Published: Sun 18 Jun 2006, 10:06 AM

Last updated: Sat 4 Apr 2015, 5:44 PM

The first option of pursuing a nuclear programme as an exclusive leadership issue and not one of public concern was attempted in Iraq. During the 1980s, the Iraqi regime under Saddam Hussein was working on a nuclear programme centred in the Osirak research centre, presumably under the supervision of the International Atomic Energy Agency and assistance of the French government, which sold around 12.5 kilograms of highly enriched 93 percent uranium-235 fuel. In June 1981, the Israelis, after accusing Iraq of using its reactor to produce weapons, attacked the Osirak reactor, crippling the Iraqi nuclear programme.

While the Israeli attack was widely criticised by the West, and 'strongly condemned' in the UN Security Council Resolution 487, this hardly had any consequences for Israel. This led to the conclusion that Iraq was unable to mobilise the national and international community in order to pressure the UN Security Council to impose stronger penalties on Israel.

Since the Iraqi nuclear programme was not seen as a matter of national pride for the Iraqis, but rather as a project concerning the interests of the Iraqi leadership, nobody felt obligated to side with the regime and defend Iraq’s right to pursue the nuclear programme.
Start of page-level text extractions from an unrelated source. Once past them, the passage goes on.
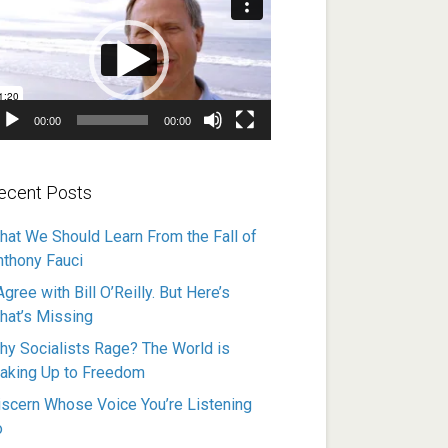
ayer
00:00
00:00
ecent Posts
hat We Should Learn From the Fall of
nthony Fauci
Agree with Bill O’Reilly. But Here’s
hat’s Missing
hy Socialists Rage? The World is
aking Up to Freedom
iscern Whose Voice You’re Listening
o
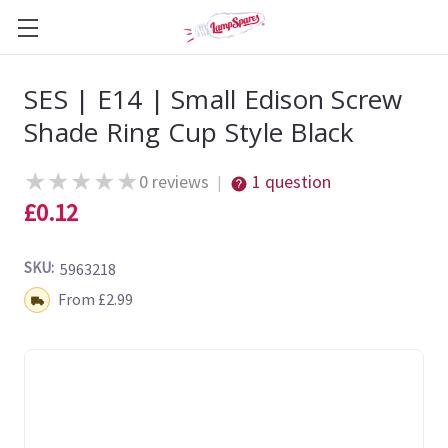
SES | E14 | Small Edison Screw
Shade Ring Cup Style Black
★
★
★
★
★
0 reviews
1 question
|
£0.12
SKU:
5963218
Shipping:
From £2.99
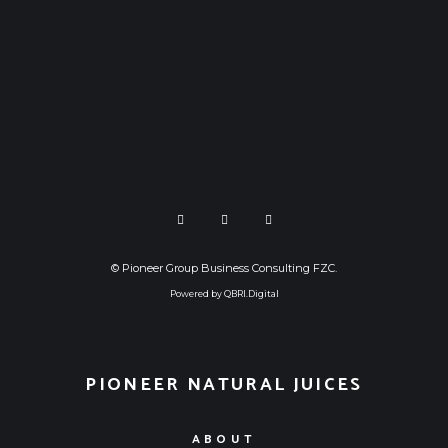
©
Pioneer Group Business Consulting FZC
.
Powered by
QBRI.Digital
PIONEER NATURAL JUICES
ABOUT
The Iranian leadership seems to have learned its lesson from the Iraqi experience. During Ahmadinejad’s presidential election campaign last year, he declared: 'Acquiring peaceful nuclear technology is the demand of the whole Iranian nation, and the rulers as representatives of the people must put all their efforts into realising this demand.' Ahmadinejad’s statement implied that the new Iranian leadership would ‘sell’ the nuclear programme as a matter of national pride to the ‘man on the street’ and emphasise that the government is only acting on his behalf. In their next step, the new leader mobilised the media and publicly underlined Iran’s inalienable and legitimate right to enrich uranium and to continue its nuclear programme. Thus the decision to transform the nuclear question from a leadership issue into a national matter and mobilise the media was a strategic one.

Linking the nuclear issue to nationalism and simultaneously associating Iran’s right to a civilian nuclear programme to Israel’s nuclear program, the Iranian leadership sought to appeal to the sentiments and support of the people in Iran, as well as the Arab and Islamic world. The Iranian leadership argues that it is incorrect to tolerate an Israeli nuclear program and nuclear arsenal while Iran is punished for the same or far less. Iran’s reference to Israel as well as to the ‘unjust’ US policies in the region was intended to shift the nuclear agenda from a leadership issue to one of national pride. This made it easier for the hardliners to justify their policy against domestic opponents who have become increasingly concerned about the tough position of Ahmadinejad on the nuclear question.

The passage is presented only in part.